WHAT YOU ARE ASKED TO DO:
The records below must be reproduced exactly, excluding any pictures.

Dataset entries
════════════════════
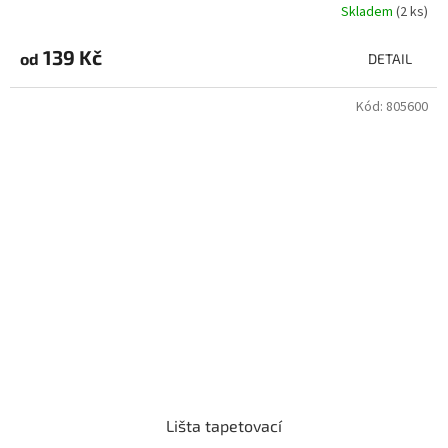
Skladem
(2 ks)
139 Kč
od
DETAIL
Kód:
805600
Lišta tapetovací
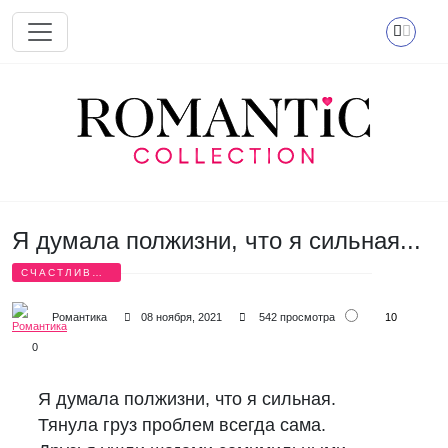
Перейти к основному содержанию
Я думала полжизни, что я сильная...
СЧАСТЛИВЫЕ
СТИХИ
10
Романтика
08 ноября, 2021
542 просмотра
0
Я думала полжизни, что я сильная.
Тянула груз проблем всегда сама.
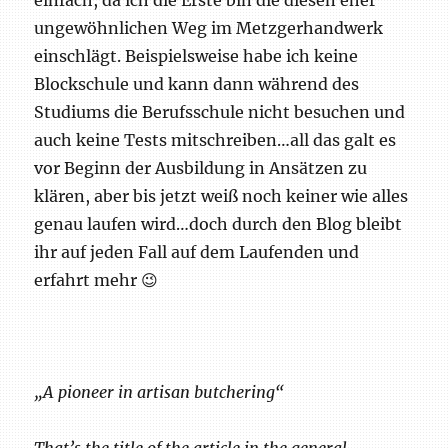
einfach, da ich die Erste bin die diesen eher
ungewöhnlichen Weg im Metzgerhandwerk
einschlägt. Beispielsweise habe ich keine
Blockschule und kann dann während des
Studiums die Berufsschule nicht besuchen und
auch keine Tests mitschreiben…all das galt es
vor Beginn der Ausbildung in Ansätzen zu
klären, aber bis jetzt weiß noch keiner wie alles
genau laufen wird…doch durch den Blog bleibt
ihr auf jeden Fall auf dem Laufenden und
erfahrt mehr 😉
„A pioneer in artisan butchering“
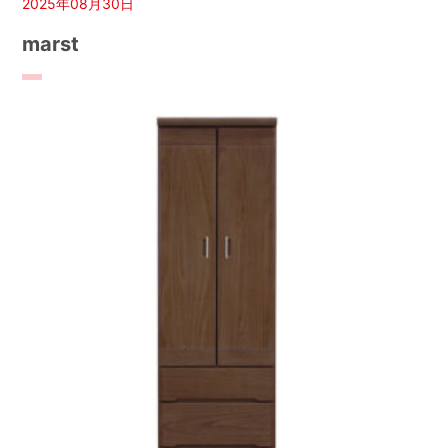
2025年08月30日
marst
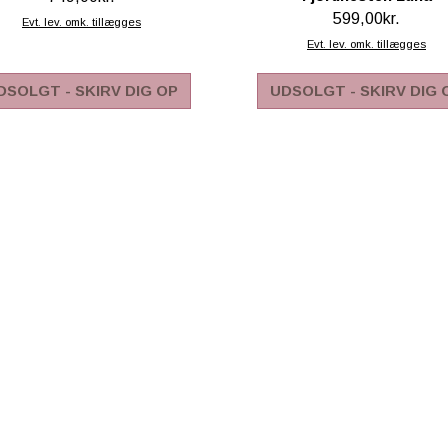
599,00kr.
Evt. lev. omk. tillægges
Evt. lev. omk. tillægges
DSOLGT - SKIRV DIG OP
UDSOLGT - SKIRV DIG 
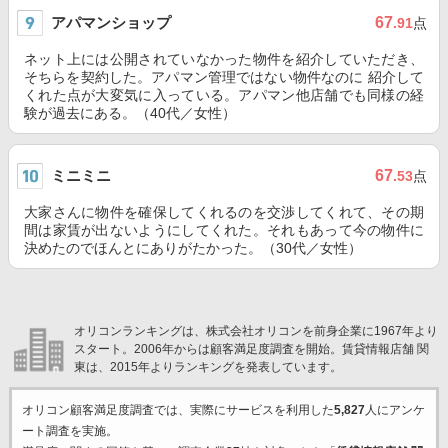
アパマンショップ
67
.91
点
ネット上には公開されていなかった物件を紹介していただき、
そちらを契約した。アパマン管理ではない物件なのに 紹介して
くれた点が大変気に入っている。アパマン他店舗でも同様の経
験が過去にある。（40代／女性）
ミニミニ
67
.53
点
大家さんに物件を確保してくれるのを交渉してくれて、その期
間は家賃が出ないようにしてくれた。それもあって今の物件に
決めたのでほんとにありがたかった。（30代／女性）
オリコンランキングは、株式会社オリコンを前身企業に1967年より
スタート。2006年からは顧客満足度調査を開始。賃貸情報店舗 関
東は、2015年よりランキングを発表しています。
オリコン顧客満足度調査では、実際にサービスを利用した
5,827
人にアンケ
ート調査を実施。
════════════════════
RESPONSE TO THIS EXERCISE:
Skladem
(2 ks)
139 Kč
od
DETAIL
Kód:
805600
Lišta tapetovací
Перейти к основному содержанию
Я думала полжизни, что я сильная...
СЧАСТЛИВЫЕ
СТИХИ
10
Романтика
08 ноября, 2021
542 просмотра
0
Я думала полжизни, что я сильная.
Тянула груз проблем всегда сама.
einfach, da ich die Erste bin die diesen eher
ungewöhnlichen Weg im Metzgerhandwerk
einschlägt. Beispielsweise habe ich keine
Blockschule und kann dann während des
Studiums die Berufsschule nicht besuchen und
auch keine Tests mitschreiben…all das galt es
vor Beginn der Ausbildung in Ansätzen zu
klären, aber bis jetzt weiß noch keiner wie alles
genau laufen wird…doch durch den Blog bleibt
ihr auf jeden Fall auf dem Laufenden und
erfahrt mehr 😉
„A pioneer in artisan butchering“
2025年08月30日
marst
599,00kr.
Evt. lev. omk. tillægges
Evt. lev. omk. tillægges
DSOLGT - SKIRV DIG OP
UDSOLGT - SKIRV DIG 
アパマンショップ
67
.91
点
ネット上には公開されていなかった物件を紹介していただき、
そちらを契約した。アパマン管理ではない物件なのに 紹介して
くれた点が大変気に入っている。アパマン他店舗でも同様の経
験が過去にある。（40代／女性）
ミニミニ
67
.53
点
大家さんに物件を確保してくれるのを交渉してくれて、その期
間は家賃が出ないようにしてくれた。それもあって今の物件に
決めたのでほんとにありがたかった。（30代／女性）
オリコンランキングは、株式会社オリコンを前身企業に1967年より
スタート。2006年からは顧客満足度調査を開始。賃貸情報店舗 関
東は、2015年よりランキングを発表しています。
オリコン顧客満足度調査では、実際にサービスを利用した
5,827
人にアンケ
ート調査を実施。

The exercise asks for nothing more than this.